§ Problem requirements:
Using the entries below, write out the line with "https://shbethi.com", the line with "Nạp tiền 33win", and every line in between, exactly as each is written.

§ Data extract:
=== Begin Enclosure ===
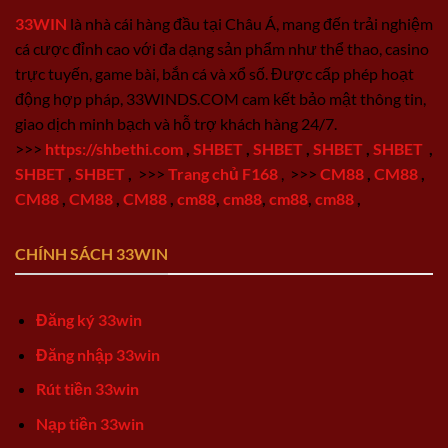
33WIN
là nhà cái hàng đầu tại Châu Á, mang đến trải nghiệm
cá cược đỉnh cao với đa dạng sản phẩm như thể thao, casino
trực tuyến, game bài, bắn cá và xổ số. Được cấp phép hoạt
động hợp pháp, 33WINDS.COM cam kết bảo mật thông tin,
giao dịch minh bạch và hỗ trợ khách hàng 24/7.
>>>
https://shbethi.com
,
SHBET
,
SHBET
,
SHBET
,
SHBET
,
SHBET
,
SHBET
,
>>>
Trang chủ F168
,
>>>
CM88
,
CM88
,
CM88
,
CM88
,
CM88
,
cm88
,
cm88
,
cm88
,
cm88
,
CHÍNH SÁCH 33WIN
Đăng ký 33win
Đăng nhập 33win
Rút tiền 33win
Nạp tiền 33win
=== End Enclosure ===
=== Begin Enclosure ===
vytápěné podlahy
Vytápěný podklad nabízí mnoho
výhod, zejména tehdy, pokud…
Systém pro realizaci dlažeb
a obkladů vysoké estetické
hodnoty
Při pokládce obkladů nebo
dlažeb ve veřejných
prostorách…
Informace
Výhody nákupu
=== End Enclosure ===
§ Expected output:
https://shbethi.com
,
SHBET
,
SHBET
,
SHBET
,
SHBET
,
SHBET
,
SHBET
,
>>>
Trang chủ F168
,
>>>
CM88
,
CM88
,
CM88
,
CM88
,
CM88
,
cm88
,
cm88
,
cm88
,
cm88
,
CHÍNH SÁCH 33WIN
Đăng ký 33win
Đăng nhập 33win
Rút tiền 33win
Nạp tiền 33win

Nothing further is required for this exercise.